Der Dalai Lama sagte: „Eine begrenzte Anzahl ist in Ordnung. Aber dass ganz letztendlich Europa ein muslimisches Land wird? Unmöglich. Oder ein afrikanisches Land? Auch unmöglich.“ Die Reporterin sagt, was daran falsch sei, der Dalai Lama sei doch selbst ein Flüchtling. Der antwortet darauf: „Sie [die Geflüchteten] sollten besser in ihrem Land sein. Das ist besser. Lasst Europa den Europäern.“ 

Dann endet die Szene. Es zeigt sich, dass der Dalai Lama darin nicht wirklich vor „zu vielen“ Migranten und Flüchtlingen „warnt“. Er spricht nicht über mögliche Gefahren oder Konsequenzen, die eine große Anzahl seiner Ansicht nach hätte.

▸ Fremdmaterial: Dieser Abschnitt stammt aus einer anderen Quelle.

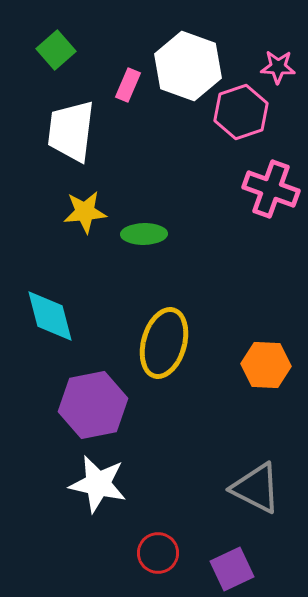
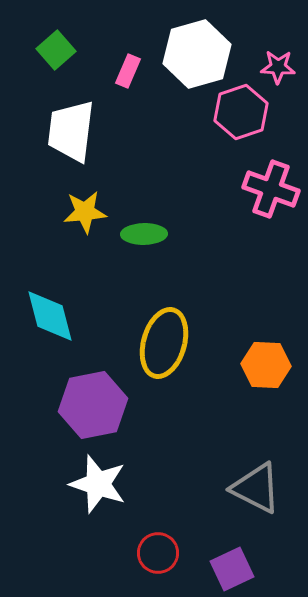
white hexagon: moved 9 px right, 12 px up; rotated 24 degrees clockwise
pink rectangle: moved 14 px up
white star: rotated 6 degrees clockwise
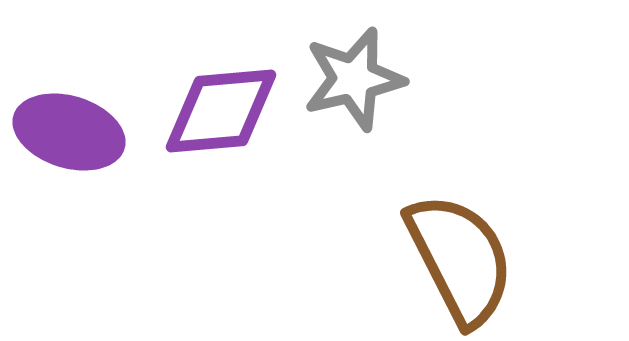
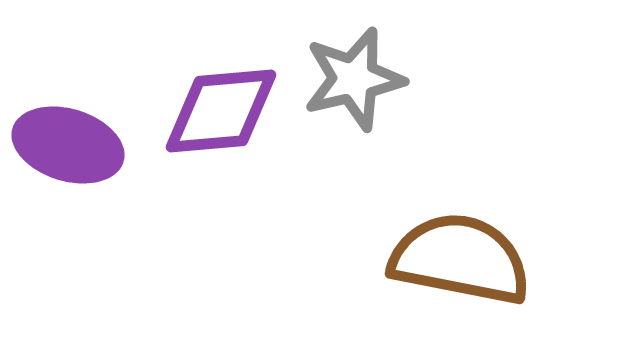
purple ellipse: moved 1 px left, 13 px down
brown semicircle: rotated 52 degrees counterclockwise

Es ist nicht das erste Mal, dass sich der Dalai Lama so zu diesem Thema geäußert hat. Von seiner Aussage im schwedischen Malmö am 12. September – auf die die BBC-Reporterin sich offenbar bezog – existieren zwar keine Video- oder Tonaufnahmen, wie wir bereits in einem CORRECTIV-Faktencheck vom vergangenen September recherchierten. In einem Bericht zur Veranstaltung in Malmö auf der offiziellen Webseite des Dalai Lama steht jedoch: „Er [der Dalai Lama] wiederholte das, was er zuvor Pressevertretern gesagt hatte: Dass es gut sei, kurzfristig Hilfe anzubieten. Auf längere Sicht wollen die meisten Flüchtlinge jedoch in die Länder zurückkehren, aus denen sie geflohen sind. Was wichtig ist, ist die Wiederherstellung des Friedens dort, und ihnen, vor allem der Jugend, eine Ausbildung zu geben, damit sie ihre Länder wieder aufbauen können.“ Auch das klingt nicht wirklich nach einer „Warnung“.

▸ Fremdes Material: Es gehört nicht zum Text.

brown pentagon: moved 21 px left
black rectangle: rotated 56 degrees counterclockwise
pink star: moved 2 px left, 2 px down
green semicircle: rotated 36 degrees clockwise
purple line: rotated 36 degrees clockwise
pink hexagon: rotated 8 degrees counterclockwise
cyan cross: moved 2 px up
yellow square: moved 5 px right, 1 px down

Auszug aus dem Beitrag auf der offiziellen Webseite des Dalai Lama zum Auftritt im schwedischen Malmö im September 2018. (Screenshot: CORRECTIV)

Aussagen in Rotterdam und in der „Frankfurter Allgemeinen Zeitung“

In einem weiteren Beitrag auf der offiziellen Webseite heißt es, in der Berichterstattung zu den Äußerungen des Dalai Lamas seien diese „aus dem Kontext gerissen“. Dazu wird eine Antwort des Dalai Lamas auf die Frage einer Frau in Rotterdam wenige Tage nach dem Auftritt in Schweden wiederholt (auch im Video zu sehen): 

„Es ist wunderbar, dass Deutschland und andere europäische Länder den Flüchtlingen geholfen haben, als sie aus anderen Ländern nach Europa gekommen sind. Ich denke jedoch, dass die meisten dieser Flüchtlinge ihr eigenes Land als Heimat betrachten, aber gerade jetzt gibt es dort viele Tote, Tyranneien und Leiden. Deshalb sind sie geflohen. Kurzfristig sollten die europäischen Länder ihnen also Zuflucht bieten und insbesondere den Kindern und Jugendlichen die Möglichkeit geben, eine allgemeine und berufliche Bildung, einschließlich der technischen Ausbildung, zu erhalten. Ziel ist es, dass sie schließlich in der Lage sein sollten, zum Wiederaufbau ihrer eigenen Länder zurückzukehren. Das war von Anfang an meine Meinung. Wir Tibeter haben zum Beispiel in Indien Zuflucht gefunden, aber die meisten Tibeter wollen nach Tibet zurückkehren, wenn sich die Situation dort geändert hat. Jedes Land hat seine eigene Kultur, Sprache und Lebensweise, und es ist besser für die Menschen, in ihrem eigenen Land zu leben. Das ist meine Meinung.“

Ähnlich äußerte sich der Dalai Lama auch 2016 in einem Interview mit der Frankfurter Allgemeinen Zeitung. Darin sagte er, Deutschland könne kein arabisches Land werden. Auch „moralisch gesehen“ sollten die Flüchtlinge „nur vorübergehend aufgenommen werden“.

Antwort des Dalai Lama in einem Interview mit der Frankfurter Allgemeinen Zeitung im Jahr 2016. (Screenshot: CORRECTIV)

Der 14. Dalai Lama ist der spirituelle Führer der Tibeter. Er floh nach eigenen Angaben auf der offiziellen Webseite 1959 von Tibet ins Exil nach Indien, nachdem in der tibetischen Hauptstadt Lhasa ein Aufstand gegen die chinesische Regierung ausgebrochen war. Er ist aufgrund der politischen Umstände in Tibet bis heute nicht in seine Heimat zurückgekehrt.